Deretan kerajinan keramik antik itu tertata rapi di lemari khusus. Ada vas, piring, gelas, dan guci. Vas dan guci itu ada beberapa bentuk dan yang paling menarik tentu saja gambar dekoratifnya. Semakin lama diamati guci-guci antik itu terlihat semakin cantik. Ada yang bermotif dan warna sederhana, bunga dengan warna biru. Namun juga ada yang lebih rumit gambarnya dan lebih penuh warna. Koleksi seorang pecinta kerajinan keramik kuno di Semarang itu sebagian besar memang berasal dari Cina, meskipun ada yang dari Jepang dan Belanda.
Cina memang dikenal memiliki kebudayaan yang paling tua di dunia. Guci-guci antik Cina biasanya berasal dari Dinasti Ming (1368 – 1644) atau Dinasti Ching (1644 – 1910). Bahkan jauh sebelumnya, yakni guci peninggalan zaman Dinasti Han (202 – 220), Dinasti Tang (618 – 907), atau Dinasti Sung (960 – 1279). Selain guci, produk keramiknya meliputi tempat dupa, teko, mangkok, vas bunga dan lain-lain.
Cina menjadi negara yang paling awal dalam industri membuat porselen atau keramik. Saat Dinasti Han Timur, teknik pembuatan porselen berangsur-angsur semakin matang. Sehingga di masa dinasti ini, produk porselen berkembang, terutama di daerah selatan dan utara Cina. Bahkan kemudian terbentuk wilayah basis industri pembuatan porselen, yakni porselen biru di bagian selatan, dan porselen putih di bagian utara.
Pada Dinasti Tang, sudah ada warna biru dan hijau, namun model masih sederhana.
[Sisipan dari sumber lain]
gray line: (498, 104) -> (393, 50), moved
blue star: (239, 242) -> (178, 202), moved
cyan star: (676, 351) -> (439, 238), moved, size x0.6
Mungkin saat itu belum mampu menggunakan warna kimiawi, jadi cuma pakai getah daun atau akar. Itu pun produknya sudah ada yang masuk ke Indonesia.
Pada zaman Dinasti Sung terdapat lima tempat pembakaran porselen ternama yang menghasilkan produk dengan kekhasan masing-masing daerah. Lalu setelah era Dinasti Yuan, mulai keluar produk keramik berwarna-warni.
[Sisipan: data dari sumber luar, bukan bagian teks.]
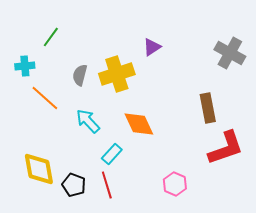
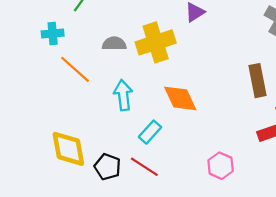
gray semicircle: (80, 75) -> (114, 44), turned 75
cyan arrow: (88, 121) -> (123, 95), turned 36
red line: (107, 185) -> (144, 167), turned -40

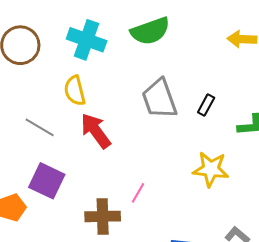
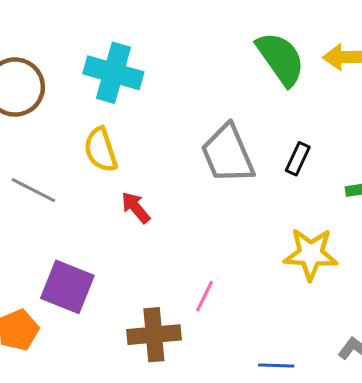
green semicircle: (150, 31) -> (281, 59), moved, turned -102
gray line: (40, 127) -> (33, 190), moved
red arrow: (96, 131) -> (136, 208), size x0.6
Di zaman Dinasti Ming dan Ching, usaha pembuatan porselen Cina mencapai puncak keemasan, dan mulai dipasarkan ke berbagai penjuru dunia, termasuk ke Nusantara. Pada era Dinasti Ming ini produk yang terkenal adalah porselen yang bermotif naga dan phoenix. Ciri lain produk dinasti ini adalah menggunakan tiga warna, kuning, hijau dan aubergine sebagai warna dominan. Ini disebut sebagai produk susancai (tiga warna) yang merupakan ciri zaman Dinasti Ming.
Jarang Sama
Kenapa guci dan keramik antik lainnya? Hal ini memang bermula dari keinginan punya koleksi. Kalau seni lukis, pertama sudah mahal. Kemudian tidak bisa melihat seni lukis dari luar, karena yang dalam negeri seperti Affandi saja sudah mahal sekali. Karyanya juga tersebar cukup banyak. Kemudian ia kenal dengan keramik. “Saya pikir mengoleksi ini lebih tidak banyak yang punya. Lagian nilainya ternyata di rumah lelang dunia seperti Christie atau Sotheby bisa jauh lebih tinggi. Jarang ada barang yang sama”.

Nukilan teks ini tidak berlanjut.